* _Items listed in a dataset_
____________________

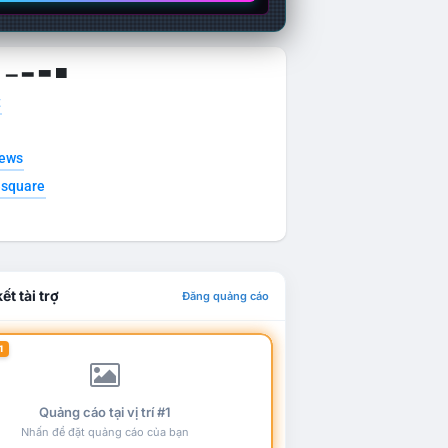
g ▁ ▂ ▃ ▄
t
news
esquare
ết tài trợ
Đăng quảng cáo
1
Quảng cáo tại vị trí #1
Nhấn để đặt quảng cáo của bạn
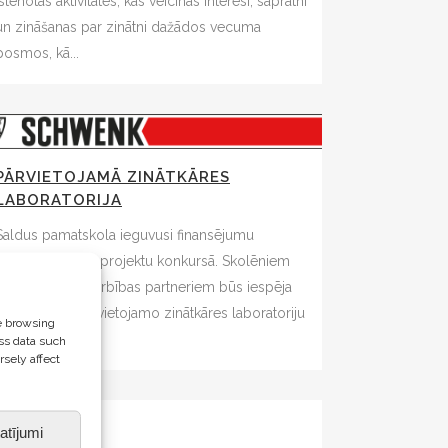
īstenotas aktivitātes, kas veicinās interesi, sapratni
un zināšanas par zinātni dažādos vecuma
posmos, kā...
PĀRVIETOJAMĀ ZINĀTKĀRES
LABORATORIJA
Saldus pamatskola ieguvusi finansējumu
Schwenk Latvija projektu konkursā. Skolēniem
un projekta sadarbības partneriem būs iespēja
darboties ar pārvietojamo zinātkāres laboratoriju
e browsing
au...
ss data such
rsely affect
atījumi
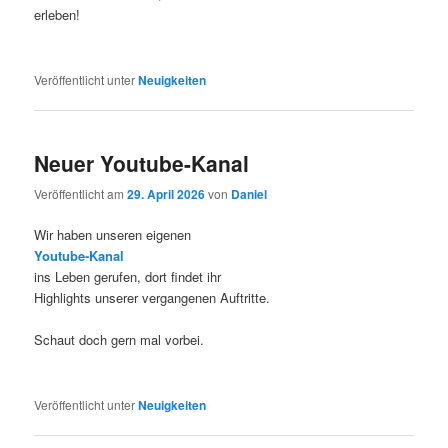
erleben!
Veröffentlicht unter
Neuigkeiten
Neuer Youtube-Kanal
Veröffentlicht am
29. April 2026
von
Daniel
Wir haben unseren eigenen
Youtube-Kanal
ins Leben gerufen, dort findet ihr
Highlights unserer vergangenen Auftritte.
Schaut doch gern mal vorbei.
Veröffentlicht unter
Neuigkeiten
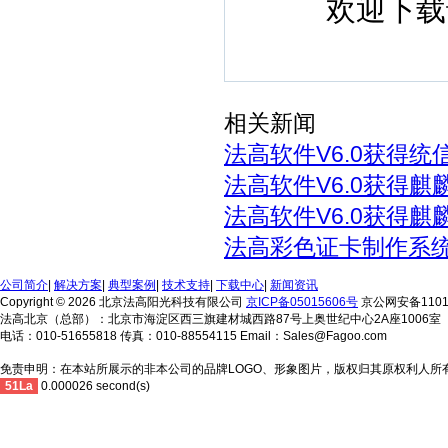
欢迎下载
相关新闻
法高软件V6.0获得
法高软件V6.0获得麒麟
法高软件V6.0获得麒麟
法高彩色证卡制作系统V
公司简介
|
解决方案
|
典型案例
|
技术支持
|
下载中心
|
新闻资讯
Copyright © 2026 北京法高阳光科技有限公司
京ICP备05015606号
京公网安备11010
法高北京（总部）：北京市海淀区西三旗建材城西路87号上奥世纪中心2A座1006室
电话：010-51655818 传真：010-88554115 Email：Sales@Fagoo.com
免责申明：在本站所展示的非本公司的品牌LOGO、形象图片，版权归其原权利人所
51La
0.000026 second(s)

____________________

* _Problem to solve_
Set out every record exactly, images excluded.

* _Output of the task_
g ▁ ▂ ▃ ▄
t
news
esquare
ết tài trợ
Đăng quảng cáo
1
Quảng cáo tại vị trí #1
Nhấn để đặt quảng cáo của bạn
īstenotas aktivitātes, kas veicinās interesi, sapratni
un zināšanas par zinātni dažādos vecuma
posmos, kā...
PĀRVIETOJAMĀ ZINĀTKĀRES
LABORATORIJA
Saldus pamatskola ieguvusi finansējumu
Schwenk Latvija projektu konkursā. Skolēniem
un projekta sadarbības partneriem būs iespēja
darboties ar pārvietojamo zinātkāres laboratoriju
e browsing
au...
ss data such
rsely affect
atījumi
erleben!
Veröffentlicht unter
Neuigkeiten
Neuer Youtube-Kanal
Veröffentlicht am
29. April 2026
von
Daniel
Wir haben unseren eigenen
Youtube-Kanal
ins Leben gerufen, dort findet ihr
Highlights unserer vergangenen Auftritte.
Schaut doch gern mal vorbei.
Veröffentlicht unter
Neuigkeiten
欢迎下载
相关新闻
法高软件V6.0获得
法高软件V6.0获得麒麟
法高软件V6.0获得麒麟
法高彩色证卡制作系统V
公司简介
|
解决方案
|
典型案例
|
技术支持
|
下载中心
|
新闻资讯
Copyright © 2026 北京法高阳光科技有限公司
京ICP备05015606号
京公网安备11010
法高北京（总部）：北京市海淀区西三旗建材城西路87号上奥世纪中心2A座1006室
电话：010-51655818 传真：010-88554115 Email：Sales@Fagoo.com
免责申明：在本站所展示的非本公司的品牌LOGO、形象图片，版权归其原权利人所
51La
0.000026 second(s)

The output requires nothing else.